After a passionate prayer in front of her candle lit altar, she wipes tearful eyes and says, "Tomorrow my son, he will be 18 years. It's very hard because I can't kiss him, I can't get him in my arms. It's a shame, you know?

And yet she dotes on the indomitable, 93-year-old Dee, with heart-rending tenderness, tucking her in each night with a kiss, a fervent prayer, and a “Good night, my angel,” that would send anyone off to Dreamland with a smile.
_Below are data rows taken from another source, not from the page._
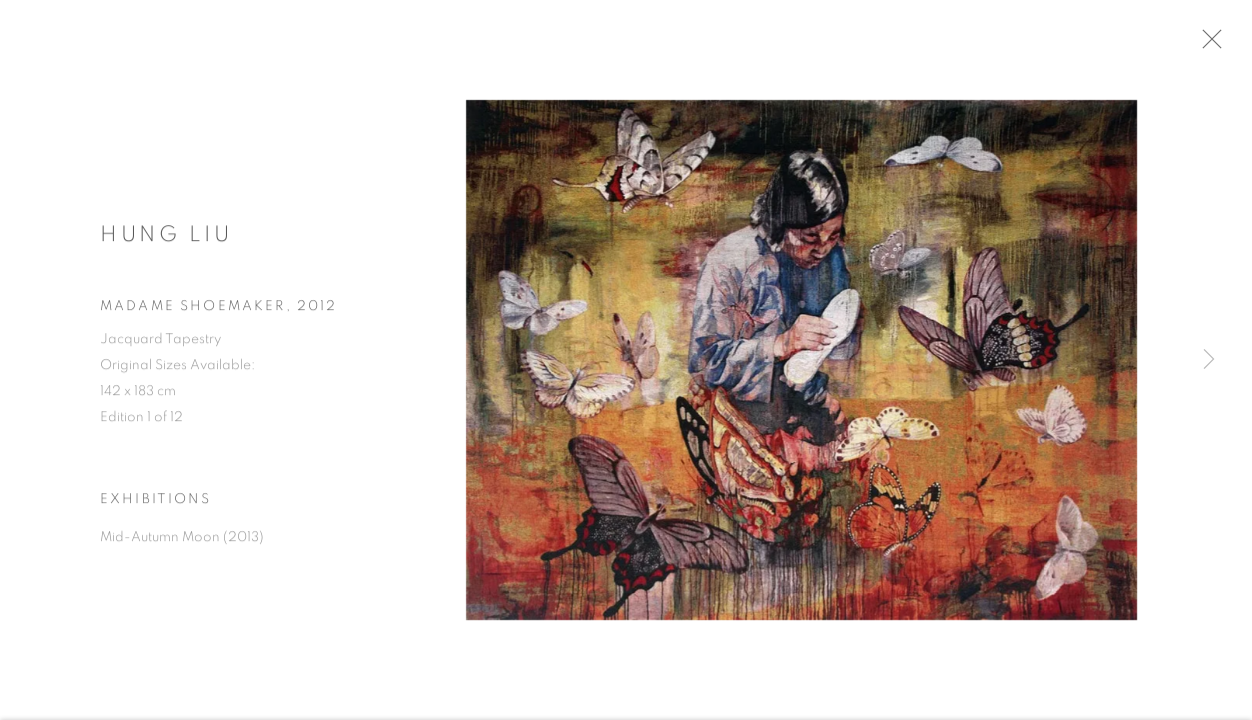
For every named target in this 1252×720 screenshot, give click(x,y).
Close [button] (1221, 45)
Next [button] (1209, 360)
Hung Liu (166, 240)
"Every elder person has the right to have the real attention,” Vilma insists. “The real care. Because you're going to be older, too.”

She’s bang on. In fact, at the end of the film, there’s a chilling stat: by 2040, the number of elders in this country will double. More and more of us are headed toward those “hard times” Miss Nina warned of.

And our eldercare system is nowhere near ready.

“The conditions of work are so harsh, it’s like the Wild West,” Poo says. “But it’s not only the Wild West for workers, where there’s no standards or guidelines or training or supports, but it’s also a Wild West environment for families on their own struggling to afford the home care they need. The system that we have is not working for anyone.”

No one in the film knows this better than Toni, wife of former CBS executive Peter Sturtevant. Once a highly-respected bureau chief, Sturtevant is now painfully frail and battling what she calls a “particularly vicious form of Parkinson's Disease.”

“We’ve spent as much in the last 12 months on the aides as I’ve earned in the last four years,” a despondent Toni explains. “We’ve worked all our lives, both of us. Peter has a small pension but mostly 401Ks. The only thing we have for sure is Social Security. We could sell our home. We could--I don’t know. I don’t know what we could do. And sometimes I’m walking down the street, and I’m starting to blink, and I’m thinking, ‘This can’t be. This isn’t happening. But it is.”

There are several stories like Toni’s in Care, each one an equally unsettling cautionary tale of a family making the best of a very, very bad situation. Moment by moment, day by day.

Dee, by film’s end, has depleted her savings and faces losing her home care and the freedom she cherishes. But in one of the last and most moving scenes, she’s out in a park with Vilma, immensely enjoying the greenery and fresh air.

After an uphill walk to a bench, Vilma flashes that delightful smile and offers a triumphant, “We made it, my love. We made it.”

But how many more walks will there be?